Pixar's 'Lightyear' Premise Is Confusing Everyone

Is Buzz Lightyear a real guy, or not?
Pixar's 'Lightyear' Premise Is Confusing Everyone

Good news for those of us who require elaborate, tragic backstories for our plastic childhood playthings: the new trailer for Pixar’s Lightyear just dropped. And it sure looks funny, exciting, and … completely bewildering.

What is this movie, exactly? No one seems to totally know for sure, and Disney’s marketing has been shockingly vague. Their official synopsis claims that it’s the “definitive origin story of … the hero who inspired the toy.” And star Chris Evans’ attempts to make things more “clear” last December did just the opposite; he stated that the film is “the origin story of the human Buzz Lightyear that the toy is based on.” What?

This seemingly indicated that, in the world of Toy Story, there was a real astronaut named Buzz Lightyear, whose genuine space heroics led to the creation of an oversized action figure. A lot of fans seemed to take Evans’ comments as evidence that his Buzz was an actual person within the Pixarverse.

But this retroactively makes all of those movies way weirder. Like, why would Andy and his mom be so concerned about the whereabouts of an antique cowboy doll when the threat of literal intergalactic warfare was looming over their heads at all times? Also, the plot of Lightyear involves Buzz disappearing for more than half a century – so if that really happened, turning him into a toy line would be a little like manufacturing Barbie doll versions of the Challenger shuttle crew. That is unless the first part of Lightyear somehow takes place in a weirdly futuristic 1930s …

Then again, it could be that the “human” Buzz is just an actor in the live-action movie that led to the toy, which according to director Angus MacLane, was pretty much his pitch, describing Lightyear as “the movie that Andy saw that made him want a Buzz Lightyear.” But even that seems oddly confounding. For one thing, it was previously established that Buzz was based on a cartoon series. They even made a straight-to-video movie that was specifically Buzz’s in-universe source material: Buzz Lightyear of Star Command.

Sure, the cartoon could have been inspired by the live-action movie, but that also means that the diverse cast of the Lightyear film was, in the world of Toy Story, whitewashed for the animated series by the Walt Disney Company, whose logo appears on the VHS tape Woody finds. And … yeah, actually, that checks out. 

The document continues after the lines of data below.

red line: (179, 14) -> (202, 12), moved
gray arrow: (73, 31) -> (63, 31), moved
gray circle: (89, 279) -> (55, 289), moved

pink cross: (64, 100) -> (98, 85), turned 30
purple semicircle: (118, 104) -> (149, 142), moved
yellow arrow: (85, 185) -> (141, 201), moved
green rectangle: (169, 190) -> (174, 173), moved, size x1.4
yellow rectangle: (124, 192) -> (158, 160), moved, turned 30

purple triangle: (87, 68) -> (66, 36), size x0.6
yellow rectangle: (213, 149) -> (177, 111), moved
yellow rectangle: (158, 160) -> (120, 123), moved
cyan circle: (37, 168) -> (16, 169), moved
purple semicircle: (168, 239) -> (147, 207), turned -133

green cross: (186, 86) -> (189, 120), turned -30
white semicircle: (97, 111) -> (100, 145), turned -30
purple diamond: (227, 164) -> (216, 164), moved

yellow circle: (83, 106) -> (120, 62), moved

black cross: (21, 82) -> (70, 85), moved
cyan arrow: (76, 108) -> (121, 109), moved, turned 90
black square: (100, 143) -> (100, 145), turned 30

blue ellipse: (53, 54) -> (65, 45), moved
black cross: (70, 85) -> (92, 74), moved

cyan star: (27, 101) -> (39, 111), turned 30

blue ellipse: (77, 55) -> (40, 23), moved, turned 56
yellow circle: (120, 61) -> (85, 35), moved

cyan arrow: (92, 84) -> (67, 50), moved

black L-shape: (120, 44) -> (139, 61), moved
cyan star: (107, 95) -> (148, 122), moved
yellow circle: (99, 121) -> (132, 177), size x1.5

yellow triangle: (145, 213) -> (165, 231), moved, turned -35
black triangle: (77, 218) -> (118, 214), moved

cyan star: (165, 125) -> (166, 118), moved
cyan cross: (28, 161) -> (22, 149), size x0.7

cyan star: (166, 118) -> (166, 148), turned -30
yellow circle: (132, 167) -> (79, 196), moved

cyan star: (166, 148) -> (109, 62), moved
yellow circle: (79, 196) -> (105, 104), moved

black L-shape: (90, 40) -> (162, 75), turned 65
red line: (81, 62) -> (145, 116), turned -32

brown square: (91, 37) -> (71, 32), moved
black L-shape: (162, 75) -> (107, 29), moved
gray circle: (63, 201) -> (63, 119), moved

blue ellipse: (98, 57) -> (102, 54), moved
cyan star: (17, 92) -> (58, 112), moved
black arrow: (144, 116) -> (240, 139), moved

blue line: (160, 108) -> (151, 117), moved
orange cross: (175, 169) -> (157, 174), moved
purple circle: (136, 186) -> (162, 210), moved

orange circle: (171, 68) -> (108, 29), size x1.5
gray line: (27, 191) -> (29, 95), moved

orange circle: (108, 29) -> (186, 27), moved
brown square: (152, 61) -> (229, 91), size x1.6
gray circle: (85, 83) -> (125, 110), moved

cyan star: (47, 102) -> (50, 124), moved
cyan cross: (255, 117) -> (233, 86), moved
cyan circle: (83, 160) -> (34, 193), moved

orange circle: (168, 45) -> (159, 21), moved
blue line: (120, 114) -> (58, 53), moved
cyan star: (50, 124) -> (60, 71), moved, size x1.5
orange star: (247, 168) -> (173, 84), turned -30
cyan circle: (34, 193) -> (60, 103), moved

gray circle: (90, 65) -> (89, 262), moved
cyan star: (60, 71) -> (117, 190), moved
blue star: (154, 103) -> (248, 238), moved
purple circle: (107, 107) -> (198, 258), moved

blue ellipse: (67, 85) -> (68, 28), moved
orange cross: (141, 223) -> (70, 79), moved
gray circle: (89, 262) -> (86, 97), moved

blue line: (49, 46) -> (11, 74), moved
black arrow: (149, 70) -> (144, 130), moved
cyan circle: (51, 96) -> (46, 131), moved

It’s genuinely baffling why Disney isn’t being more upfront about the nature of this movie, which comes out in less than two months. Either they’re worried admitting that Lightyear is essentially a movie-within-a-movie will diminish its appeal – or they don’t want to admit that this is all an act of canonical gymnastics purely in order to recast the part of Buzz with one of the biggest movie stars in the world instead of the former lead of Jungle 2 Jungle.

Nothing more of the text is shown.